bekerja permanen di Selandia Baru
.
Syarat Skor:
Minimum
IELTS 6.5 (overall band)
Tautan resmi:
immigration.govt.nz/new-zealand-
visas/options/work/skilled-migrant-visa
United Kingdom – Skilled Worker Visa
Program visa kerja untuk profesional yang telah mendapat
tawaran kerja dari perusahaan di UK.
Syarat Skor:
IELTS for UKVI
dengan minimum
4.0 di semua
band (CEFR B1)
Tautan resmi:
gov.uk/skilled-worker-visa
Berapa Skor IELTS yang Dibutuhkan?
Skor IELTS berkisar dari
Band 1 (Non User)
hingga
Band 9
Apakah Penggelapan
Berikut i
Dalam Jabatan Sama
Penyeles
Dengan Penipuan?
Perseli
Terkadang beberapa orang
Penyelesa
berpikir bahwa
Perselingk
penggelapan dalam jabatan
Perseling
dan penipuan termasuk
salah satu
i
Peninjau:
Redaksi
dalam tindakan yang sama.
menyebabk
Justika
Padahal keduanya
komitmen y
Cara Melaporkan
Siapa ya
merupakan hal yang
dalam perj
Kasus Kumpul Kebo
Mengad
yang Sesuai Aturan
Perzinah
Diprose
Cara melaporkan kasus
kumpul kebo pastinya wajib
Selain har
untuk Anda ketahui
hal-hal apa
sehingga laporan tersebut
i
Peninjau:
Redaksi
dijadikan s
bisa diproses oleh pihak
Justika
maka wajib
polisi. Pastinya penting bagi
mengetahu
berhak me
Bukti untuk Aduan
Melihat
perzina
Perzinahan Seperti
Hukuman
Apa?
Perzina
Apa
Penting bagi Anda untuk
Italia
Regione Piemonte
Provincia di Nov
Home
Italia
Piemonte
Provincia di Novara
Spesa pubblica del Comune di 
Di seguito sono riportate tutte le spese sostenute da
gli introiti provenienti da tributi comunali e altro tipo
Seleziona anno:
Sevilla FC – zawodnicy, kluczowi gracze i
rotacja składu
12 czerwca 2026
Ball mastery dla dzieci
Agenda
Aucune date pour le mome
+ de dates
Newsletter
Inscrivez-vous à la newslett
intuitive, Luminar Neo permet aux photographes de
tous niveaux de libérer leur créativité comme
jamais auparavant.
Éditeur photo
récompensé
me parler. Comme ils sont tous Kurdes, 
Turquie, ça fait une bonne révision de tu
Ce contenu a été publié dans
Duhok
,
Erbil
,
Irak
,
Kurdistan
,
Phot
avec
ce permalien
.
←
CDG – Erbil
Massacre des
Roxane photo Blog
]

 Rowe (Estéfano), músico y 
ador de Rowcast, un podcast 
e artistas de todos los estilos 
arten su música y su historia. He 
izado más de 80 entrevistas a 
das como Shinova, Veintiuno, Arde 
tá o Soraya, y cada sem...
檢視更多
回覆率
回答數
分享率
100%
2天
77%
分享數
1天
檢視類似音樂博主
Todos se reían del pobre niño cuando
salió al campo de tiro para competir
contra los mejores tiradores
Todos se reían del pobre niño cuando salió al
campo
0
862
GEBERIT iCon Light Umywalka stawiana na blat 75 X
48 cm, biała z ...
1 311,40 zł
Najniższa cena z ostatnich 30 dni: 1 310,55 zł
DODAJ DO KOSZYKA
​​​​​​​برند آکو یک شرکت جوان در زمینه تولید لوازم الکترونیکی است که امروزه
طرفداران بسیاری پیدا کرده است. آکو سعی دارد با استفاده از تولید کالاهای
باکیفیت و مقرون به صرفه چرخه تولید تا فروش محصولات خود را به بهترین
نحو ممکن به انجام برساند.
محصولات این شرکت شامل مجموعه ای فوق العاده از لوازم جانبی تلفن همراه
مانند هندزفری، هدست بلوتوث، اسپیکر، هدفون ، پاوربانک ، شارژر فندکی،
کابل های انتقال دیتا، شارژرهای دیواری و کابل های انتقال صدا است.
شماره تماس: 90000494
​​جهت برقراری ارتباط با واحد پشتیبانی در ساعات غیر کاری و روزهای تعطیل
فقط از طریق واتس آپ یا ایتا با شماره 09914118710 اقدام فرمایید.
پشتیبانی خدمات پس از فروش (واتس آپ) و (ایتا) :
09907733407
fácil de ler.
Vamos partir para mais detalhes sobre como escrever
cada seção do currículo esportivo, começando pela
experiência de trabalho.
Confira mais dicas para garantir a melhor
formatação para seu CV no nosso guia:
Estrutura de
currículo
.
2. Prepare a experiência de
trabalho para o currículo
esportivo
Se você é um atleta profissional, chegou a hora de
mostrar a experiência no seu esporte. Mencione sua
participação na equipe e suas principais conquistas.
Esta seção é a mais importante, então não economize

* * *

### Task description
Take the listing above and repeat exactly the lines from the one containing "Dengan Penipuan?" through the one containing "Inscrivez-vous à la newslett", both included.

### Your solution
Dengan Penipuan?
Perseli
Terkadang beberapa orang
Penyelesa
berpikir bahwa
Perselingk
penggelapan dalam jabatan
Perseling
dan penipuan termasuk
salah satu
i
Peninjau:
Redaksi
dalam tindakan yang sama.
menyebabk
Justika
Padahal keduanya
komitmen y
Cara Melaporkan
Siapa ya
merupakan hal yang
dalam perj
Kasus Kumpul Kebo
Mengad
yang Sesuai Aturan
Perzinah
Diprose
Cara melaporkan kasus
kumpul kebo pastinya wajib
Selain har
untuk Anda ketahui
hal-hal apa
sehingga laporan tersebut
i
Peninjau:
Redaksi
dijadikan s
bisa diproses oleh pihak
Justika
maka wajib
polisi. Pastinya penting bagi
mengetahu
berhak me
Bukti untuk Aduan
Melihat
perzina
Perzinahan Seperti
Hukuman
Apa?
Perzina
Apa
Penting bagi Anda untuk
Italia
Regione Piemonte
Provincia di Nov
Home
Italia
Piemonte
Provincia di Novara
Spesa pubblica del Comune di 
Di seguito sono riportate tutte le spese sostenute da
gli introiti provenienti da tributi comunali e altro tipo
Seleziona anno:
Sevilla FC – zawodnicy, kluczowi gracze i
rotacja składu
12 czerwca 2026
Ball mastery dla dzieci
Agenda
Aucune date pour le mome
+ de dates
Newsletter
Inscrivez-vous à la newslett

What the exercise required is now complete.